Thursday morning, we took a taxi to the Embassy. We were sent round to a side door for Canadian citizens conducting business. You have to queue outside until a guard lets you in, and they only let in one person/couple/family at a time. It's a good thing we were in a heat wave, because I would not like to have to queue there in mid-winter! The security is like going into an airport, by the way. The upshot was that we were done in half an hour, which meant we had two full days to explore London.
The coffee at the hotel was horrendous, so the first thing we did was walk to Berkley Square to get me real coffee. Or at the very least a Cafe Americano (espresso with hot water added). From there, we wandered down to Pall Mall and across to St. James Palace. As we walked toward the Mall from there, we saw a crowd of people and mounted police. In the courtyard of the Palace were some of the famous Buckingham Palace Guard in formation, with a band. We'd arrived at the very beginning of the changing of the guard and it was really neat. We followed them to the Mall and then wandered closer to the Buckingham. There were a ton of people there, but we figured that they were there to watch the changing of the guard. I got talking to a woman standing near us and she said that there aren't normally that many people, but she understood from the news that the Queen was out shopping that morning. The crowd was bigger because people wanted to see her.
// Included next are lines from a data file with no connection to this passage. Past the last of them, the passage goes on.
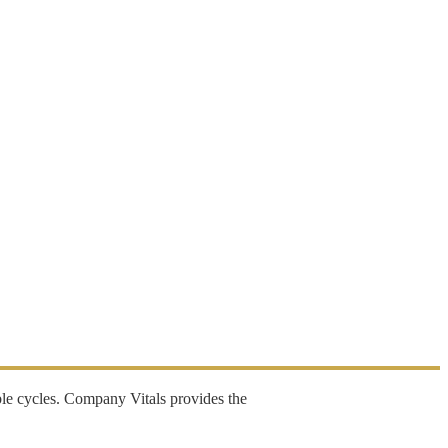
ble cycles. Company Vitals provides the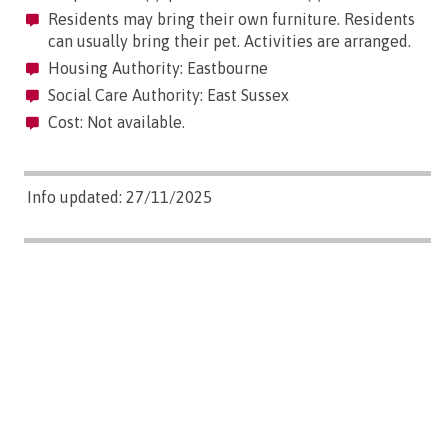
Residents may bring their own furniture. Residents
can usually bring their pet. Activities are arranged.
Housing Authority: Eastbourne
Social Care Authority: East Sussex
Cost: Not available.
Info updated: 27/11/2025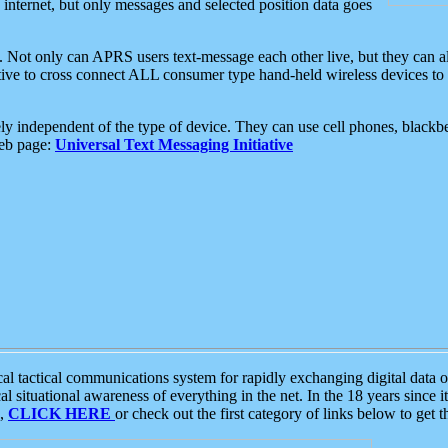
e internet, but only messages and selected position data goes
. Not only can APRS users text-message each other live, but they can a
ative to cross connect ALL consumer type hand-held wireless devices to 
ly independent of the type of device. They can use cell phones, blackbe
web page:
Universal Text Messaging Initiative
tactical communications system for rapidly exchanging digital data of
 situational awareness of everything in the net. In the 18 years since i
S,
CLICK HERE
or check out the first category of links below to get 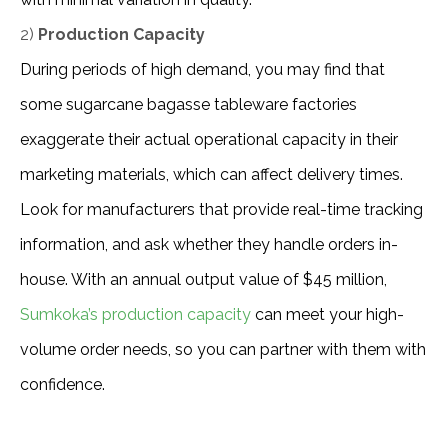
2)
Production Capacity
During periods of high demand, you may find that 
some sugarcane bagasse tableware factories 
exaggerate their actual operational capacity in their 
marketing materials, which can affect delivery times. 
Look for manufacturers that provide real-time tracking 
information, and ask whether they handle orders in-
house. With an annual output value of $45 million, 
Sumkoka’s production capacity
 can meet your high-
volume order needs, so you can partner with them with 
confidence.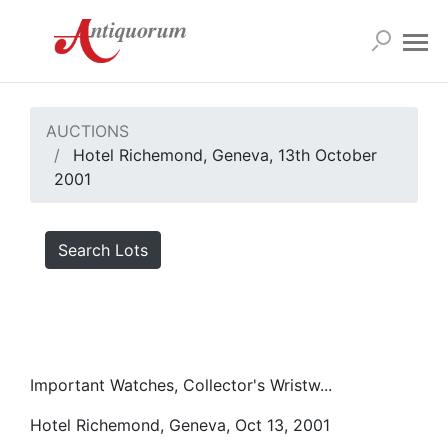
AUCTIONS
Hotel Richemond, Geneva, 13th October
2001
Search Lots
Important Watches, Collector's Wristw...
Hotel Richemond, Geneva, Oct 13, 2001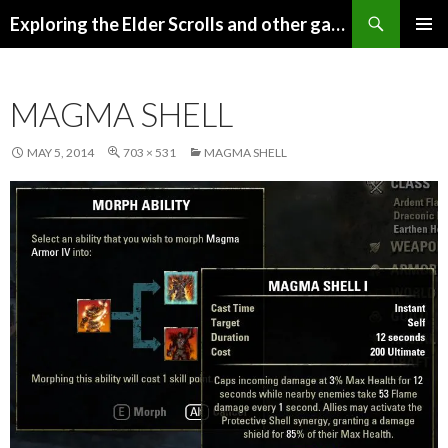
Search
Exploring the Elder Scrolls and other games
SKIP
Pri
TO
CONTENT
Me
MAGMA SHELL
MAY 5, 2014
703 × 531
MAGMA SHELL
Slowly, we edged our way up to the wrought iron fencing surrounding the palace. Right up to the gate, we went. My sweetie took my picture and as I posed, I heard the machine-gun-toting police officers telling everyone to clear the way, "Get back! Get back!" I got a picture of the two vehicles that entered then, one of which was a Royal Mail van that we doubt was actually the Royal Mail, because postal workers aren't generally armed. The next two vehicles to come through were captured on my camera and on the video function of my sweetie's phone. His video showed that the vehicles were empty. My photo, however, captured a young blonde woman behind the driver of the first vehicle, but you couldn't see if there was anyone beside her. Hmmmm. We're still trying to figure out who she is.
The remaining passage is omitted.